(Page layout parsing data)

════════════════════

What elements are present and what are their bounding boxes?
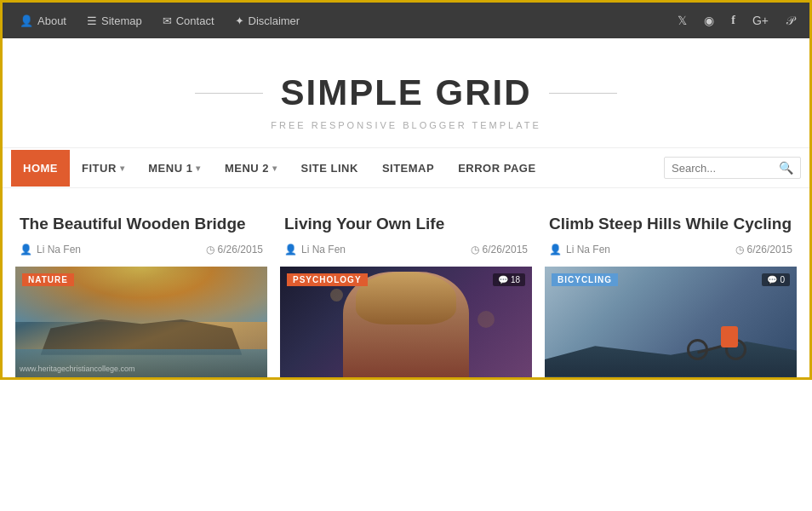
chevron-down-icon: ▾ xyxy=(196,164,201,173)
site-header: SIMPLE GRID FREE RESPONSIVE BLOGGER TEMP… xyxy=(3,38,809,147)
nav-menu2[interactable]: MENU 2 ▾ xyxy=(213,150,289,187)
search-box[interactable]: 🔍 xyxy=(664,157,801,179)
clock-icon-1: ◷ xyxy=(206,244,214,256)
post-meta-1: 👤 Li Na Fen ◷ 6/26/2015 xyxy=(20,244,263,256)
post-author-2: 👤 Li Na Fen xyxy=(284,244,346,256)
comment-count-2: 💬 18 xyxy=(493,273,525,286)
nav-menu2-label: MENU 2 xyxy=(225,162,269,175)
post-title-1[interactable]: The Beautiful Wooden Bridge xyxy=(20,214,263,235)
nav-errorpage-label: ERROR PAGE xyxy=(458,162,535,175)
person-icon: 👤 xyxy=(549,244,562,256)
chevron-down-icon: ▾ xyxy=(120,164,125,173)
nav-home-label: HOME xyxy=(23,162,58,175)
header-line-right xyxy=(549,93,617,94)
nav-sitemap[interactable]: SITEMAP xyxy=(370,150,446,187)
posts-images-row: NATURE PSYCHOLOGY 💬 18 xyxy=(15,267,797,377)
list-icon: ☰ xyxy=(87,14,97,27)
contact-link[interactable]: ✉ Contact xyxy=(154,9,223,32)
nav-menu1[interactable]: MENU 1 ▾ xyxy=(136,150,213,187)
site-title: SIMPLE GRID xyxy=(280,72,531,113)
date-value-2: 6/26/2015 xyxy=(483,244,528,256)
author-name-1: Li Na Fen xyxy=(37,244,81,256)
post-author-3: 👤 Li Na Fen xyxy=(549,244,610,256)
comment-number-2: 18 xyxy=(511,275,520,284)
nav-sitemap-label: SITEMAP xyxy=(382,162,434,175)
about-label: About xyxy=(37,14,66,27)
nav-fitur-label: FITUR xyxy=(82,162,117,175)
nav-fitur[interactable]: FITUR ▾ xyxy=(70,150,136,187)
nav-sitelink[interactable]: SITE LINK xyxy=(289,150,370,187)
social-links: 𝕏 ◉ f G+ 𝒫 xyxy=(671,9,801,33)
date-value-3: 6/26/2015 xyxy=(747,244,792,256)
nav-sitelink-label: SITE LINK xyxy=(301,162,358,175)
disclaimer-label: Disclaimer xyxy=(249,14,300,27)
post-date-1: ◷ 6/26/2015 xyxy=(206,244,263,256)
person-icon: 👤 xyxy=(284,244,297,256)
envelope-icon: ✉ xyxy=(163,14,172,27)
author-name-3: Li Na Fen xyxy=(566,244,610,256)
post-date-3: ◷ 6/26/2015 xyxy=(735,244,792,256)
header-line-left xyxy=(195,93,263,94)
posts-titles-row: The Beautiful Wooden Bridge 👤 Li Na Fen … xyxy=(15,205,797,260)
post-title-block-3: Climb Steep Hills While Cycling 👤 Li Na … xyxy=(545,205,797,260)
shield-icon: ✦ xyxy=(235,14,244,27)
googleplus-icon[interactable]: G+ xyxy=(746,9,775,33)
site-subtitle: FREE RESPONSIVE BLOGGER TEMPLATE xyxy=(20,120,792,130)
nav-menu1-label: MENU 1 xyxy=(148,162,192,175)
contact-label: Contact xyxy=(176,14,214,27)
search-icon[interactable]: 🔍 xyxy=(779,161,793,175)
header-decoration: SIMPLE GRID xyxy=(20,72,792,113)
content-area: The Beautiful Wooden Bridge 👤 Li Na Fen … xyxy=(3,188,809,377)
post-meta-2: 👤 Li Na Fen ◷ 6/26/2015 xyxy=(284,244,528,256)
comment-icon-3: 💬 xyxy=(767,275,777,284)
sitemap-label: Sitemap xyxy=(101,14,142,27)
nav-home[interactable]: HOME xyxy=(11,150,70,187)
nav-errorpage[interactable]: ERROR PAGE xyxy=(446,150,547,187)
date-value-1: 6/26/2015 xyxy=(218,244,263,256)
category-badge-3[interactable]: BICYCLING xyxy=(552,273,618,286)
post-image-3[interactable]: BICYCLING 💬 0 xyxy=(545,267,797,377)
category-badge-2[interactable]: PSYCHOLOGY xyxy=(287,273,368,286)
post-meta-3: 👤 Li Na Fen ◷ 6/26/2015 xyxy=(549,244,792,256)
category-badge-1[interactable]: NATURE xyxy=(22,273,74,286)
top-nav-left: 👤 About ☰ Sitemap ✉ Contact ✦ Disclaimer xyxy=(11,9,308,32)
post-image-2[interactable]: PSYCHOLOGY 💬 18 xyxy=(280,267,532,377)
author-name-2: Li Na Fen xyxy=(301,244,346,256)
post-title-block-2: Living Your Own Life 👤 Li Na Fen ◷ 6/26/… xyxy=(280,205,532,260)
comment-count-3: 💬 0 xyxy=(762,273,790,286)
comment-number-3: 0 xyxy=(780,275,785,284)
comment-icon-2: 💬 xyxy=(498,275,508,284)
clock-icon-3: ◷ xyxy=(735,244,744,256)
main-navigation: HOME FITUR ▾ MENU 1 ▾ MENU 2 ▾ SITE LINK… xyxy=(3,147,809,188)
post-author-1: 👤 Li Na Fen xyxy=(20,244,81,256)
search-input[interactable] xyxy=(672,162,774,175)
disclaimer-link[interactable]: ✦ Disclaimer xyxy=(226,9,309,32)
facebook-icon[interactable]: f xyxy=(724,9,742,33)
top-navigation: 👤 About ☰ Sitemap ✉ Contact ✦ Disclaimer… xyxy=(3,3,809,38)
nav-items-group: HOME FITUR ▾ MENU 1 ▾ MENU 2 ▾ SITE LINK… xyxy=(11,150,664,187)
person-icon: 👤 xyxy=(20,14,33,27)
instagram-icon[interactable]: ◉ xyxy=(697,9,721,33)
sitemap-link[interactable]: ☰ Sitemap xyxy=(78,9,151,32)
person-icon: 👤 xyxy=(20,244,32,256)
post-title-block-1: The Beautiful Wooden Bridge 👤 Li Na Fen … xyxy=(15,205,267,260)
post-title-2[interactable]: Living Your Own Life xyxy=(284,214,528,235)
post-date-2: ◷ 6/26/2015 xyxy=(471,244,528,256)
post-title-3[interactable]: Climb Steep Hills While Cycling xyxy=(549,214,792,235)
post-image-1[interactable]: NATURE xyxy=(15,267,267,377)
clock-icon-2: ◷ xyxy=(471,244,479,256)
twitter-icon[interactable]: 𝕏 xyxy=(671,9,694,33)
about-link[interactable]: 👤 About xyxy=(11,9,75,32)
pinterest-icon[interactable]: 𝒫 xyxy=(779,9,801,33)
chevron-down-icon: ▾ xyxy=(272,164,277,173)
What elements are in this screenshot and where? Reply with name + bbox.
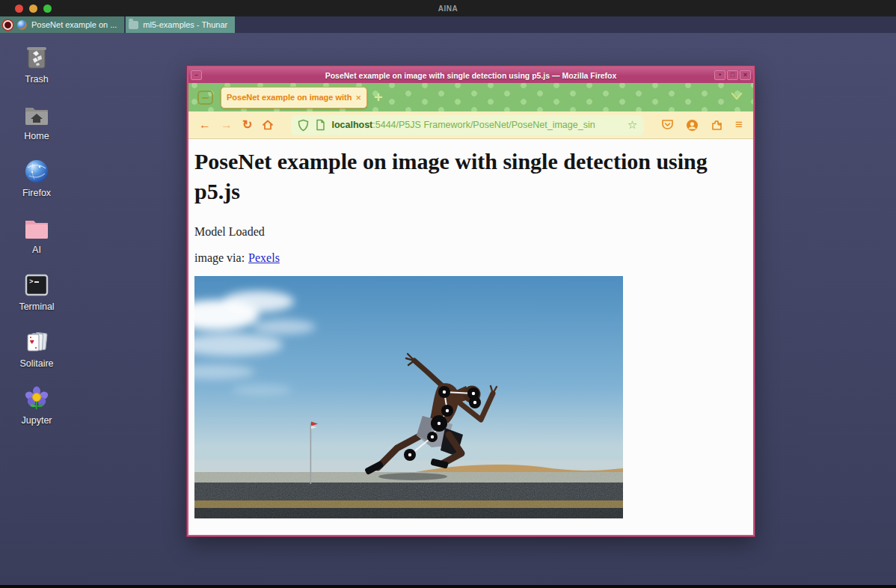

════════════════════

WHAT THIS TASK INVOLVES = Check the records above line by line and tally those holding the string "Living". Answer with the number only.

SOLUTION TO THE EXERCISE = 2